Without copying any picture, transcribe exactly the lines of the data below from the one containing "Der Telekommunikationsanbieter" through the one containing "Für einen Zeitraum von 6 Monaten steht das".
====================
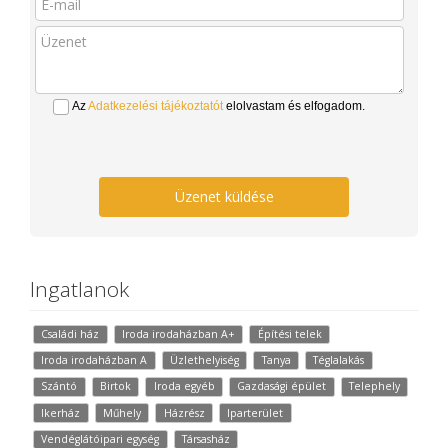
Az
Adatkezelési tájékoztatót
elolvastam és elfogadom.
Üzenet küldése
Ingatlanok
Családi ház
Iroda irodaházban A+
Építési telek
Iroda irodaházban A
Üzlethelyiség
Tanya
Téglalakás
Szántó
Birtok
Iroda egyéb
Gazdasági épület
Telephely
Ikerház
Műhely
Házrész
Iparterület
Vendéglátóipari egység
Társasház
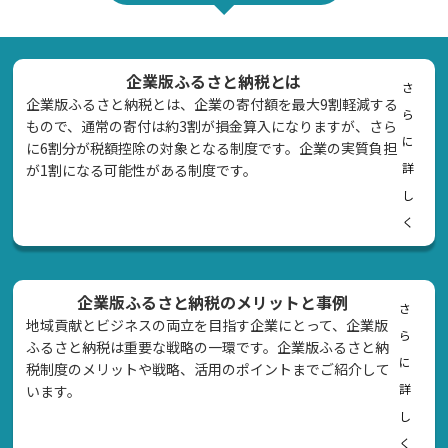
企業版ふるさと納税とは
さ
企業版ふるさと納税とは、企業の寄付額を最大9割軽減する
ら
もので、通常の寄付は約3割が損金算入になりますが、さら
に
に6割分が税額控除の対象となる制度です。企業の実質負担
詳
が1割になる可能性がある制度です。
し
く
企業版ふるさと納税のメリットと事例
さ
地域貢献とビジネスの両立を目指す企業にとって、企業版
ら
ふるさと納税は重要な戦略の一環です。企業版ふるさと納
に
税制度のメリットや戦略、活用のポイントまでご紹介して
詳
います。
し
く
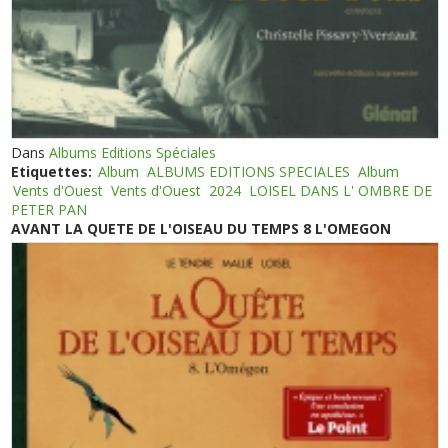
Dans
Albums Editions Spéciales
Etiquettes:
Album
ALBUMS EDITIONS SPECIALES
Album
Vents d'Ouest
Vents d'Ouest
2024
LOISEL DANS L' OMBRE DE
PETER PAN
AVANT LA QUETE DE L'OISEAU DU TEMPS 8 L'OMEGON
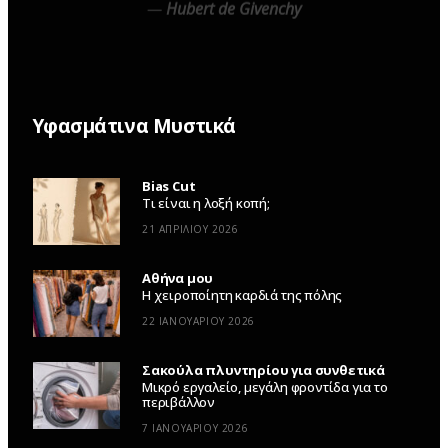
—
Hubert de Givenchy
Υφασμάτινα Μυστικά
Bias Cut
Τι είναι η λοξή κοπή;
21 ΑΠΡΙΛΊΟΥ 2026
Αθήνα μου
Η χειροποίητη καρδιά της πόλης
22 ΙΑΝΟΥΑΡΊΟΥ 2026
Σακούλα πλυντηρίου για συνθετικά
Μικρό εργαλείο, μεγάλη φροντίδα για το
περιβάλλον
7 ΙΑΝΟΥΑΡΊΟΥ 2026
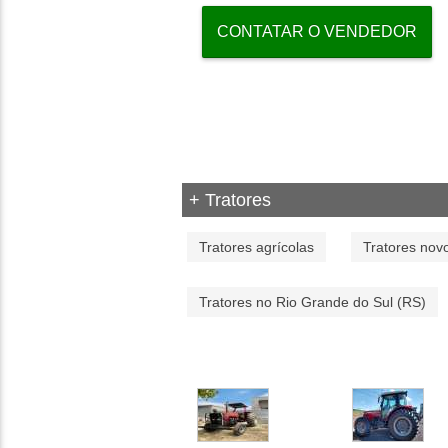
CONTATAR O VENDEDOR
+ Tratores
Tratores agrícolas
Tratores nov
Tratores no Rio Grande do Sul (RS)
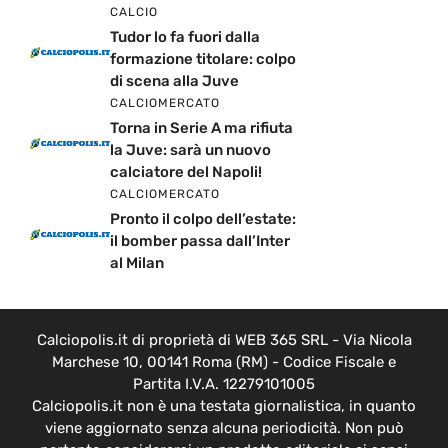
CALCIO
Tudor lo fa fuori dalla
formazione titolare: colpo
di scena alla Juve
CALCIOMERCATO
Torna in Serie A ma rifiuta
la Juve: sarà un nuovo
calciatore del Napoli!
CALCIOMERCATO
Pronto il colpo dell’estate:
il bomber passa dall’Inter
al Milan
Calciopolis.it di proprietà di WEB 365 SRL - Via Nicola
Marchese 10, 00141 Roma (RM) - Codice Fiscale e
Partita I.V.A. 12279101005
Calciopolis.it non è una testata giornalistica, in quanto
viene aggiornato senza alcuna periodicità. Non può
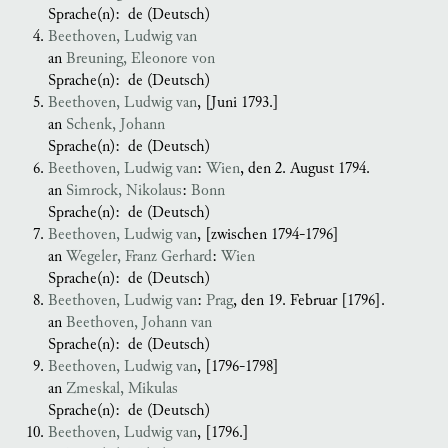
Sprache(n):
de (Deutsch)
Beethoven, Ludwig van
an
Breuning, Eleonore von
Sprache(n):
de (Deutsch)
Beethoven, Ludwig van
, [Juni 1793.]
an
Schenk, Johann
Sprache(n):
de (Deutsch)
Beethoven, Ludwig van
:
Wien
, den 2. August 1794.
an
Simrock, Nikolaus
:
Bonn
Sprache(n):
de (Deutsch)
Beethoven, Ludwig van
, [zwischen 1794-1796]
an
Wegeler, Franz Gerhard
:
Wien
Sprache(n):
de (Deutsch)
Beethoven, Ludwig van
:
Prag
, den 19. Februar [1796].
an
Beethoven, Johann van
Sprache(n):
de (Deutsch)
Beethoven, Ludwig van
, [1796-1798]
an
Zmeskal, Mikulas
Sprache(n):
de (Deutsch)
Beethoven, Ludwig van
, [1796.]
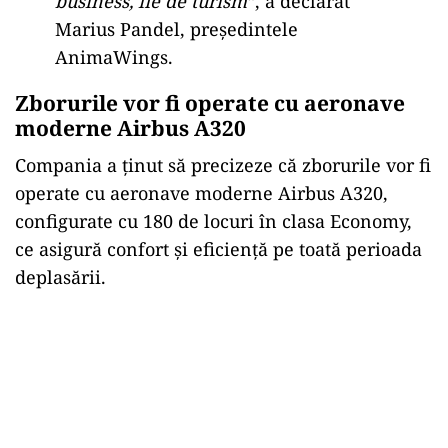
business, fie de turism
“, a declarat
Marius Pandel, președintele
AnimaWings.
Zborurile vor fi operate cu aeronave
moderne Airbus A320
Compania a ținut să precizeze că zborurile vor fi
operate cu aeronave moderne Airbus A320,
configurate cu 180 de locuri în clasa Economy,
ce asigură confort și eficiență pe toată perioada
deplasării.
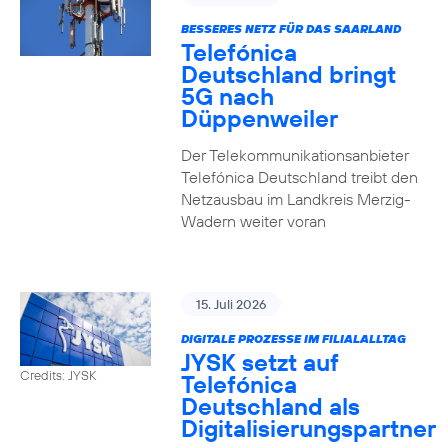
BESSERES NETZ FÜR DAS SAARLAND
Telefónica
Deutschland bringt
5G nach
Düppenweiler
Der Telekommunikationsanbieter
Telefónica Deutschland treibt den
Netzausbau im Landkreis Merzig-
Wadern weiter voran
15. Juli 2026
DIGITALE PROZESSE IM FILIALALLTAG
JYSK setzt auf
Credits: JYSK
Telefónica
Deutschland als
Digitalisierungspartner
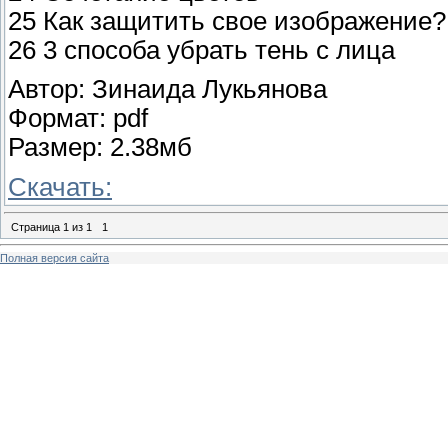
25 Как защитить свое изображение?
26 3 способа убрать тень с лица
Автор: Зинаида Лукьянова
Формат: pdf
Размер: 2.38мб
Скачать:
Страница
1
из
1
1
Полная версия сайта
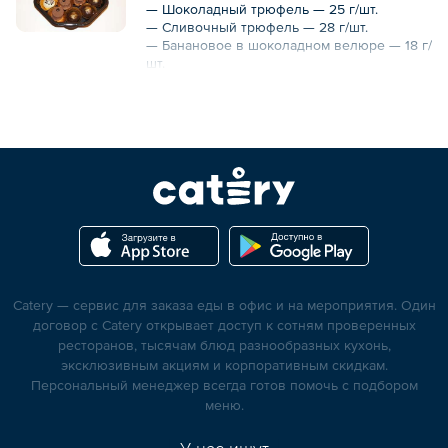
— Шоколадный трюфель — 25 г/шт.
— Сливочный трюфель — 28 г/шт.
— Банановое в шоколадном велюре — 18 г/
шт.
— Йогуртовое с малиной — 23 г/шт.
14 шт.
323 г
Catery — сервис для заказа еды в офис и на мероприятия. Один
договор с Catery открывает доступ к сотням проверенных
ресторанов, тысячам блюд разнообразных кухонь,
эксклюзивным акциям и корпоративным скидкам.
Персональный менеджер всегда готов помочь с подбором
меню.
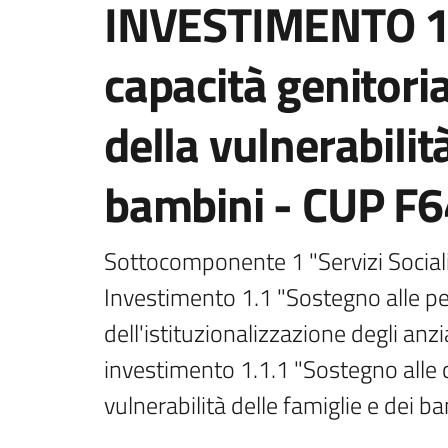
INVESTIMENTO 1.
capacità genitori
della vulnerabilit
bambini - CUP 
Sottocomponente 1 "Servizi Sociali, 
Investimento 1.1 "Sostegno alle pe
dell'istituzionalizzazione degli anz
investimento 1.1.1 "Sostegno alle c
vulnerabilità delle famiglie e dei b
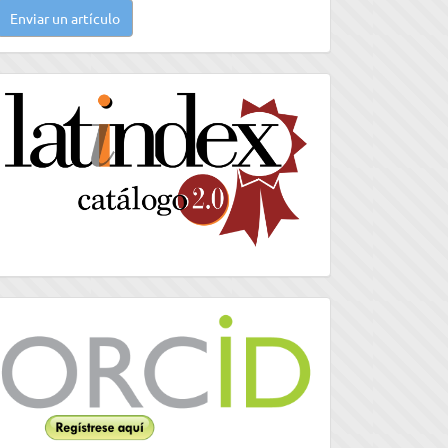
Enviar un artículo
n
rtículo
latindex
Orcid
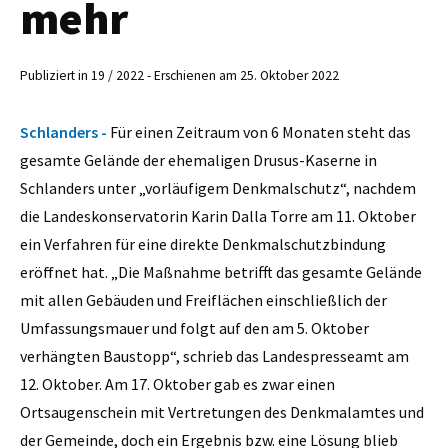
mehr
Publiziert in 19 / 2022 - Erschienen am 25. Oktober 2022
Schlanders -
Für einen Zeitraum von 6 Monaten steht das
gesamte Gelände der ehemaligen Drusus-Kaserne in
Schlanders unter „vorläufigem Denkmalschutz“, nachdem
die Landeskonservatorin Karin Dalla Torre am 11. Oktober
ein Verfahren für eine direkte Denkmalschutzbindung
eröffnet hat. „Die Maßnahme betrifft das gesamte Gelände
mit allen Gebäuden und Freiflächen einschließlich der
Umfassungsmauer und folgt auf den am 5. Oktober
verhängten Baustopp“, schrieb das Landespresseamt am
12. Oktober. Am 17. Oktober gab es zwar einen
Ortsaugenschein mit Vertretungen des Denkmalamtes und
der Gemeinde, doch ein Ergebnis bzw. eine Lösung blieb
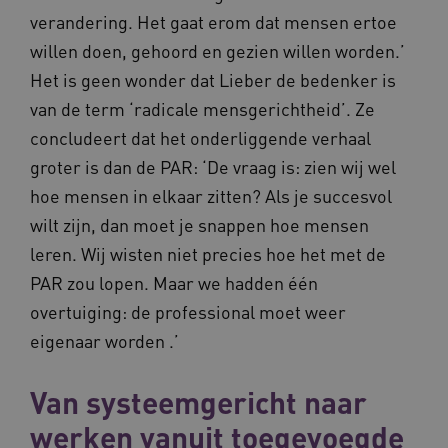
www.waardigheidentrots.nl
verandering. Het gaat erom dat mensen ertoe
willen doen, gehoord en gezien willen worden.’
Het is geen wonder dat Lieber de bedenker is
van de term ‘radicale mensgerichtheid’. Ze
AWSALBCORS
Amazon.com Inc.
m906.waardigheidentrots.nl
concludeert dat het onderliggende verhaal
groter is dan de PAR: ‘De vraag is: zien wij wel
hoe mensen in elkaar zitten? Als je succesvol
wilt zijn, dan moet je snappen hoe mensen
leren. Wij wisten niet precies hoe het met de
VISITOR_PRIVACY_METADATA
5 
YouTube
PAR zou lopen. Maar we hadden één
.youtube.com
overtuiging: de professional moet weer
eigenaar worden .’
Van systeemgericht naar
werken vanuit toegevoegde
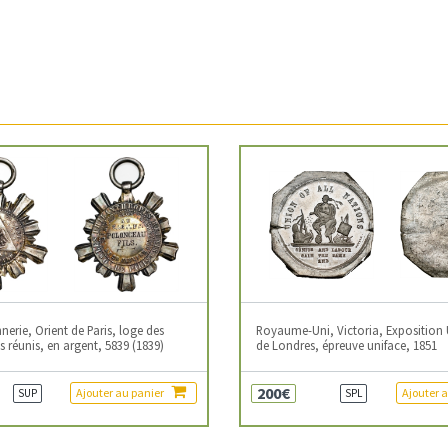
erie, Orient de Paris, loge des
Royaume-Uni, Victoria, Exposition 
 réunis, en argent, 5839 (1839)
de Londres, épreuve uniface, 1851
200€
Ajouter au panier
Ajouter 
SUP
SPL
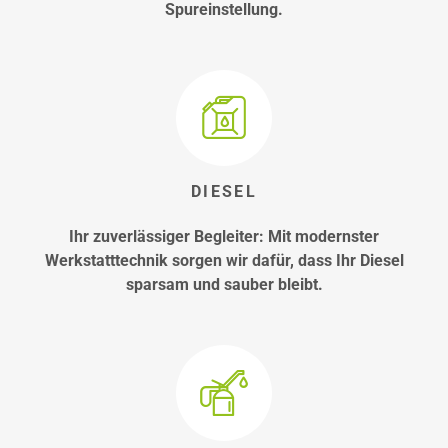
Spureinstellung.
DIESEL
Ihr zuverlässiger Begleiter: Mit modernster
Werkstatttechnik sorgen wir dafür, dass Ihr Diesel
sparsam und sauber bleibt.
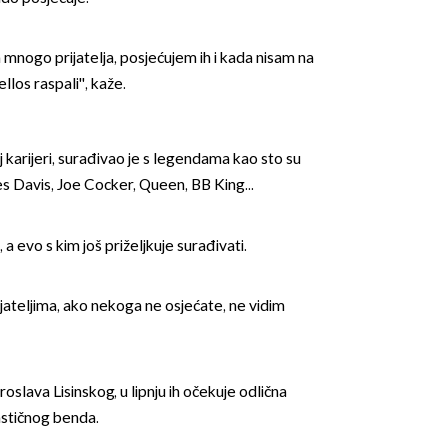
mnogo prijatelja, posjećujem ih i kada nisam na
llos raspali'', kaže.
j karijeri, surađivao je s legendama kao sto su
OMOGUĆI OBAVIJESTI
es Davis, Joe Cocker, Queen, BB King...
 a evo s kim još priželjkuje surađivati.
ijateljima, ako nekoga ne osjećate, ne vidim
slava Lisinskog, u lipnju ih očekuje odlična
astičnog benda.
====================
▶ WRITTEN REPLY
Der Telekommunikationsanbieter
Telefónica Deutschland treibt den
Netzausbau im Landkreis Merzig-
Wadern weiter voran
15. Juli 2026
DIGITALE PROZESSE IM FILIALALLTAG
JYSK setzt auf
Credits: JYSK
Telefónica
Deutschland als
Digitalisierungspartner
25 Как защитить свое изображение?
26 3 способа убрать тень с лица
Автор: Зинаида Лукьянова
Формат: pdf
Размер: 2.38мб
Скачать:
Страница
1
из
1
1
Полная версия сайта
— Шоколадный трюфель — 25 г/шт.
— Сливочный трюфель — 28 г/шт.
— Банановое в шоколадном велюре — 18 г/
шт.
— Йогуртовое с малиной — 23 г/шт.
14 шт.
323 г
Catery — сервис для заказа еды в офис и на мероприятия. Один
договор с Catery открывает доступ к сотням проверенных
ресторанов, тысячам блюд разнообразных кухонь,
эксклюзивным акциям и корпоративным скидкам.
Персональный менеджер всегда готов помочь с подбором
меню.
INVESTIMENTO 1.
capacità genitori
della vulnerabilit
bambini - CUP 
Sottocomponente 1 "Servizi Sociali, 
Investimento 1.1 "Sostegno alle pe
dell'istituzionalizzazione degli anz
investimento 1.1.1 "Sostegno alle c
vulnerabilità delle famiglie e dei b
Enviar un artículo
n
rtículo
latindex
Orcid
mehr
Publiziert in 19 / 2022 - Erschienen am 25. Oktober 2022
Schlanders -
Für einen Zeitraum von 6 Monaten steht das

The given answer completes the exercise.